Sunday, February 9, 2014

The Value of ERM

In prior posts, I have extolled the virtues of a professionalized, independent and comprehensive risk management function that ultimately rests with board of directors. The goal of this vision of Enterprise-Wide Risk Management (ERM) is the accurate disclosure of risk to investors which in turn implies that the enterprise is operated and governed in accordance with the risk profile supplied to investors. I have termed this the "Holy Grail" of corporate governance because this should avert the massive risk-mismanagement that drove all elements of the Great Financial Crisis of 2008 ranging from AIG's reckless gambling on subprime mortgages to the knowing predatory lending carried out by Angelo Mozilo at Countrywide. If the market had adequate disclosure of the true risks (including leverage) undertaken by firms like AIG, Countrywide, Lehman, Fannie Mae and others (see video above), then such activities would have led to the swift de-capitalization these firms and much of the crisis would have been short-circuited.
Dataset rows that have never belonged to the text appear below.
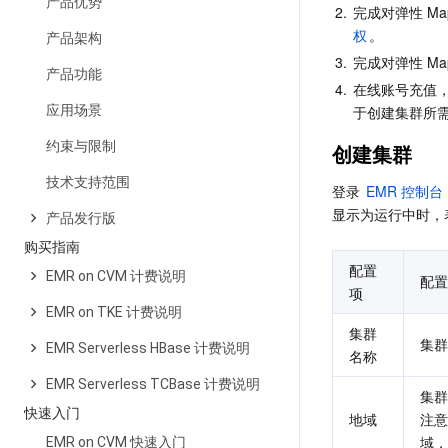
产品优势
2.
完成对弹性 Ma
权
。
产品架构
3.
完成对弹性 M
产品功能
4.
在线账号充值，
应用场景
于创建集群所
约束与限制
创建集群
技术支持范围
登录 
EMR 控制台
显示为运行中时，
产品发行版
购买指南
配置
EMR on CVM 计费说明
配置
项
EMR on TKE 计费说明
集群
集群
EMR Serverless HBase 计费说明
名称
EMR Serverless TCBase 计费说明
集群
快速入门
地域
注意
域，
EMR on CVM 快速入门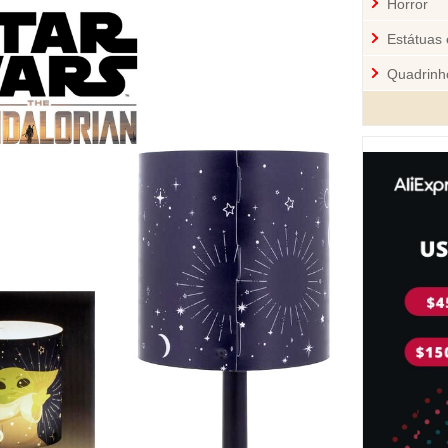
Horror
Estátuas 
Quadrinh
Cozinha
Mini-Figu
Disney
Star War
Pelúcia 
Jogos
Sci-Fi
Videoga
Quebra-
Personal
Yet, this fails to account for all the benefits of sound ERM programs. Articulating and managing the risks facing the firm, on a comprehensive basis, is apt to minimize net agency costs and enhance financial performance. Recent studies conclude that high-quality ERM programs enhance financial performance and firm value.

Thus, for example, a new study in the Journal of Risk and Insurance finds:
This paper is significant because it highlights the best ERM practices for unlocking enhanced value. For purposes of structuring corporate governance, the key finding is that a dedicated risk officer operating through a risk management committee that includes cross-functional expertise which has direct board or CEO access is associated with the most effective ERM programs in terms of financial performance. 

Another very recent study in Contemporary Accounting Research made a similar finding:
Using ERM quality ratings of financial companies by Standard & Poor's, we find that higher ERM quality is associated with greater complexity, less resource constraint, and better corporate governance. Controlling for such characteristics, we find that higher ERM quality is associated with improved accounting performance. Results show a market reaction to signals of enhanced management control from initial ERM quality ratings and rating revisions, and a stronger response to earnings surprises for firms with higher ERM quality. Focusing on the recent global financial crisis, our analysis suggests that there is no relation between ERM quality and market performance prior to and during the market collapse. However, returns of higher ERM quality companies are higher during the market rebound. Overall, results reveal that firm performance and value are enhanced by high-quality controls that integrate risk management efforts across the firm, enabling better oversight of managers' risk-taking behavior and aligning that behavior with the strategic direction of the company.
The empirical record has now clarified that ERM adds value, and firms that implement high-quality ERM programs outperform firms that do not. There is also growing evidence that firms with superior ERM capability weather crises better than firms with less ERM capability. The gains from sound ERM programs can boost firm value (measured through Tobin's Q) as much as 20 percent.

Of course, each firm has unique risks and therefore risk management needs. But the ideal ERM mechanisms are becoming clearer for larger firms or firms with higher complexity. Further, for sophisticated financial firms it appears that the steps the Fed and the OCC have taken to insist on greater ERM capabilities in the financial sector are backed by solid empirical data. Certainly improvements are possible, but the banking agencies are definitely moving in the right direction. All of these recent developments (new regulatory insights and new empirical data) should cause all public firms to rethink their corporate governance structures.

CEOs do not favor ERM initiatives because ERM necessarily limits CEO autonomy over risk management (and manipulation). Beyond that small group of individuals robust ERM initiatives mean more stable financial markets and superior corporate performance. Policymakers, judges, legislators and board directors should fully embrace ERM programs and encourage greater ERM capabilities.